14時、現場の駐車場。藤沢部長が、安全帽を握りしめて待っていた。
「村井係長、0.7%の確率で、俺たちの雇用を殺ぐんですか?」
「0.7%でも、水が枯れたら100%回復しません」
「だったら、100%の雇用を殺して、0.7%の安心を買うんですか?」
私は、言葉に詰まる。藤沢の背後には、トラックの運転手、爆破技士、事務員の顔が重なる。彼らもまた、子どもに水を飲ませたいのだ。
「……代替案を、今夜までに」
「待ちます。でも、期限は明日の住民説明会でしょう?」
「その前に、孫の顔を見せてください」
藤沢は、財布から孫の写真を差し出す。プールで遊ぶ5歳くらいの男の子。水着の柄は、私が結愛に買ったのと同じキャラクターだった。

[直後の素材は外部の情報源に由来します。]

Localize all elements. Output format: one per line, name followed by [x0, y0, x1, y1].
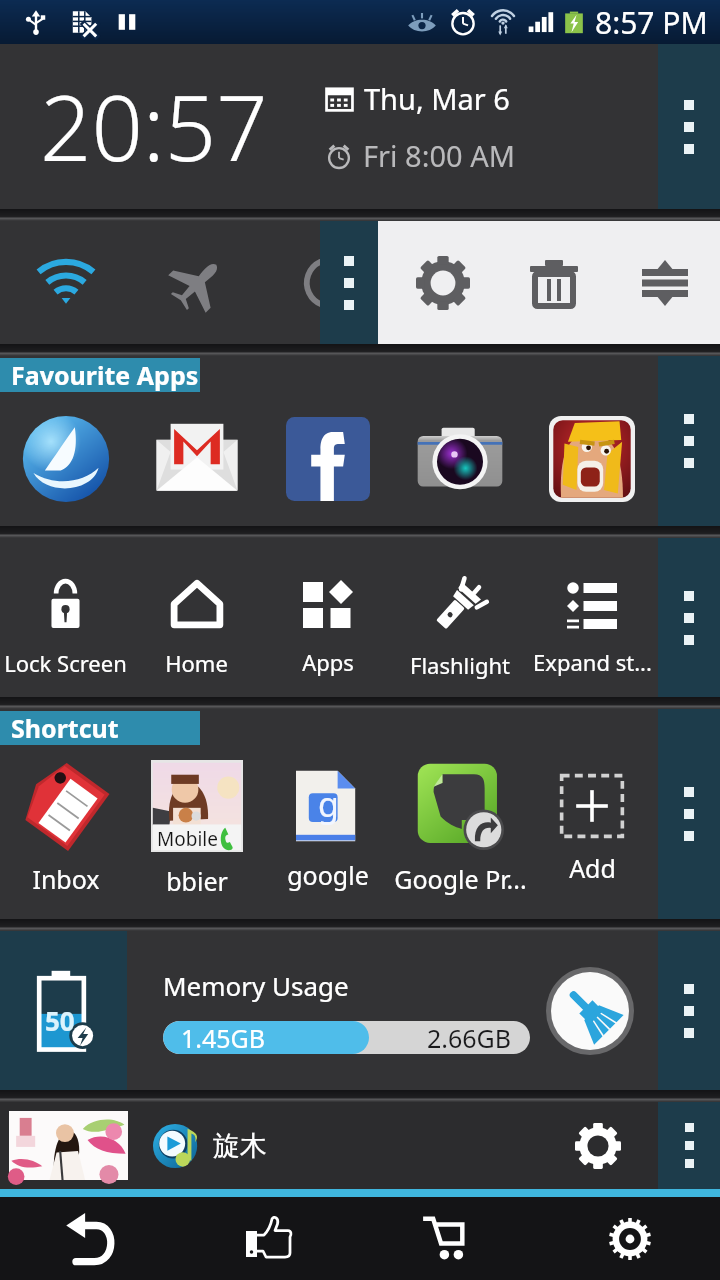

16時、市役所に戻る。エレベーターが12階で止まるたび、胃が垂れる。青木が、パソコンを覗き込みながら囁く。
「係長、スライド50枚は、市民は寝ます」
「わかってる。でも課長は50枚と……」
「20枚に圧縮して、残りは『おわりに』で渡せば?」
私は、彼女のモニターを覗く。シンプルな図解、大きな文字、そして最後に子どもの写真。水たまりに映る笑顔。私は、思わず息を呑む。
「この写真、使っていいか?」
「はい。現場で撮ったものです」
私は、青木の肩を軽く叩く。硬い役所の空気が、少しだけ柔らかくなる。
18時半、書類をプリントアウトしながら、課長室を覗く。佐久間課長は、まだデスク。私は、20枚版と50枚版を両手に持ち、ノックする。
「課長、市民が読むスライドは、短いほうが」
「……青木さんのアイデア?」
「私の最終責任です」
課長は、めずらしく笑った。
「村井さん、君は係長らしくなった」
「どうも」
「でも、条文の解説は削らない。水の記憶を、法で縛るんだ」
「承知しました」
21時、自宅リビング。結愛が、風呂上がりの濡れた髪を振り回している。
「パパ、この水で泳げる?」
「……泳げないよ、これは大切な水だから」
「じゃあ、守るの?」
「ああ、パパが守る」
有紗が、ビールを差し出しながら呟く。
「0.7%の確率を、100%の勇気に変えるの?」
「変えられないけど、橋にはできるかも」
私は、ノートを開く。代替案の骨子――
①段階掘削20メートルまで ②残り10メートルは隣接旧坑道 ③転換支援で新規雇用創出 ④モニタリングで水質公開
数字は、まだ甘い。だが、橋の桁は見える。
23時、寝室。結愛が、布団の中で小さなビンを握っている。今朝、現場で汲んできた湧水だ。
「パパ、これ明日持ってく?」
「ああ、説明会で見せる」
「水、こわれない?」
「こわれないよ。パパの言葉のほうが、よっぽどこわれそう」
私は、枕元のノートに最後の一文を書く。
「市政は数字の調整ではなく、未来への橋渡し」
明かりを消すと、ビンの中で水が揺れる音がした。ずしょ、ずしょ。それは、明日の自分の足音でもある。私は、息を深く吸い込んだ。冷たい、でも生きている。